[FEATURE] Improve validation for SQL statement

dai-chen commented 1 year ago

Is your feature request related to a problem?

Improve validation for SQL create statement:

For DDL statement (create): a. Validate WITH options and report error if invalid given b. Check if given column is not supported by skipping/covering index, report error early instead of reporting when submitting DataFrame job at background
For DML statement (show/desc/refresh), report error if given table name invalid

What solution would you like?

For 1a) WITH options, Add validate logic in FlintSparkIndexOptions
For 1b) streaming job, need to figure out how to validate it early
For 2, add IT to verify if this is the current behavior

dai-chen commented 1 year ago

Other validation example:

scala> (flint
     |   .materializedView()
     |   .name("myglue.default.lineitem_metrics")
     |   .query("SELECT window.start, COUNT(*) FROM stream.lineitem_tiny GROUP BY TUMBLE(l_shipdate, '1 Month')")
     |   .options(FlintSparkIndexOptions(Map(
     |     "auto_refresh" -> "true",
     |     "checkpoint_location" -> "s3://test/checkpoints/"
     |   )))
     |   .create())
java.lang.IllegalArgumentException: Intervals greater than a month is not supported (1 Month).
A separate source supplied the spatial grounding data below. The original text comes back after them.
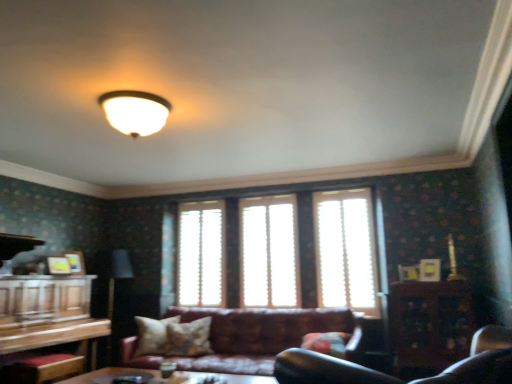 Question: From a real-world perspective, is patterned fabric pillow at center, positioned as the second pillow in left-to-right order, physically located above or below fluffy fabric pillow at lower center, which ranks as the 1th pillow in right-to-left order?

Choices:
 (A) below
 (B) above

Answer: (B)

Question: Considering the positions of patterned fabric pillow at center, marked as the 2th pillow in a right-to-left arrangement, and fluffy fabric pillow at lower center, which ranks as the 1th pillow in right-to-left order, in the image, is patterned fabric pillow at center, marked as the 2th pillow in a right-to-left arrangement, taller or shorter than fluffy fabric pillow at lower center, which ranks as the 1th pillow in right-to-left order,?

Choices:
 (A) tall
 (B) short

Answer: (A)

Question: Based on their relative distances, which object is farther from the white wood blinds at center, the 3th window positioned from the left?

Choices:
 (A) patterned fabric pillow at center, positioned as the second pillow in left-to-right order
 (B) translucent wood blinds at center, placed as the second window when sorted from right to left
 (C) wooden entertainment center at left
 (D) wooden cabinet at right
 (E) fluffy fabric pillow at lower center, the 3th pillow viewed from the left

Answer: (C)

Question: Estimate the real-world distances between objects in this image. Which object is closer to the patterned fabric pillow at center, positioned as the second pillow in left-to-right order?

Choices:
 (A) wooden cabinet at right
 (B) leather couch at center
 (C) white wood blinds at center, which ranks as the 1th window in right-to-left order
 (D) wooden entertainment center at left
 (E) translucent wood blinds at center, placed as the second window when sorted from right to left

Answer: (B) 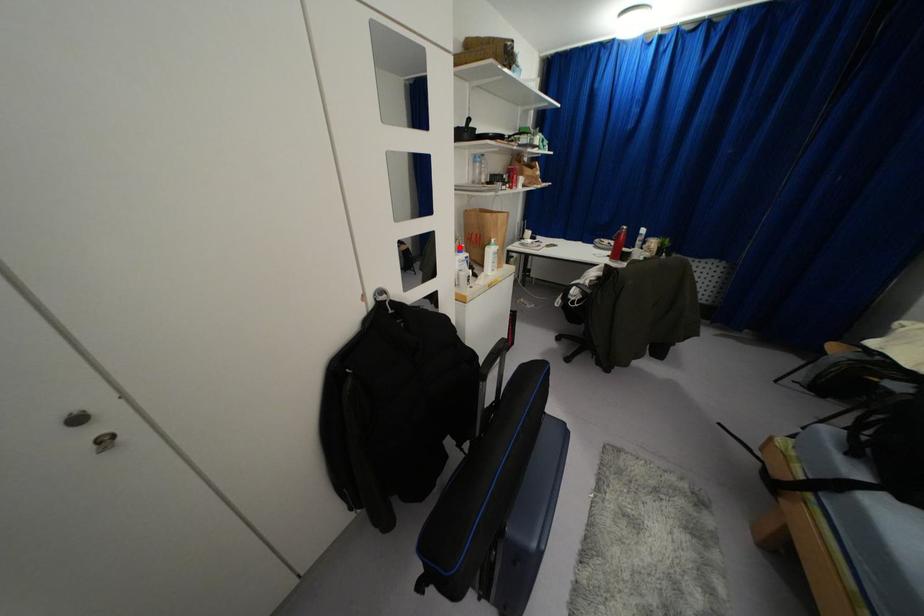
# Select alias is required otherwise StructType.fromDDL() may fail if any parentheses in column name
scala> (flint
     |   .materializedView()
     |   .name("myglue.default.lineitem_metrics")
     |   .query("SELECT window.start, COUNT(*) FROM stream.lineitem_tiny GROUP BY TUMBLE(l_shipdate, '1 Week')")
     |   .options(FlintSparkIndexOptions(Map(
     |     "auto_refresh" -> "true",
     |     "checkpoint_location" -> "s3://test/checkpoints/"
     |   )))
     |   .create())
org.apache.spark.sql.catalyst.parser.ParseException:
Syntax error at or near '('(line 1, pos 30)

== SQL ==
start timestamp not null,count(1) long not null

dai-chen commented 1 year ago

Another validation required. Because whereClause and mvQuery rule can match anything (non-greedily). If anything wrong in WITH clause after it, the query will still be accepted and reply on Spark to validate.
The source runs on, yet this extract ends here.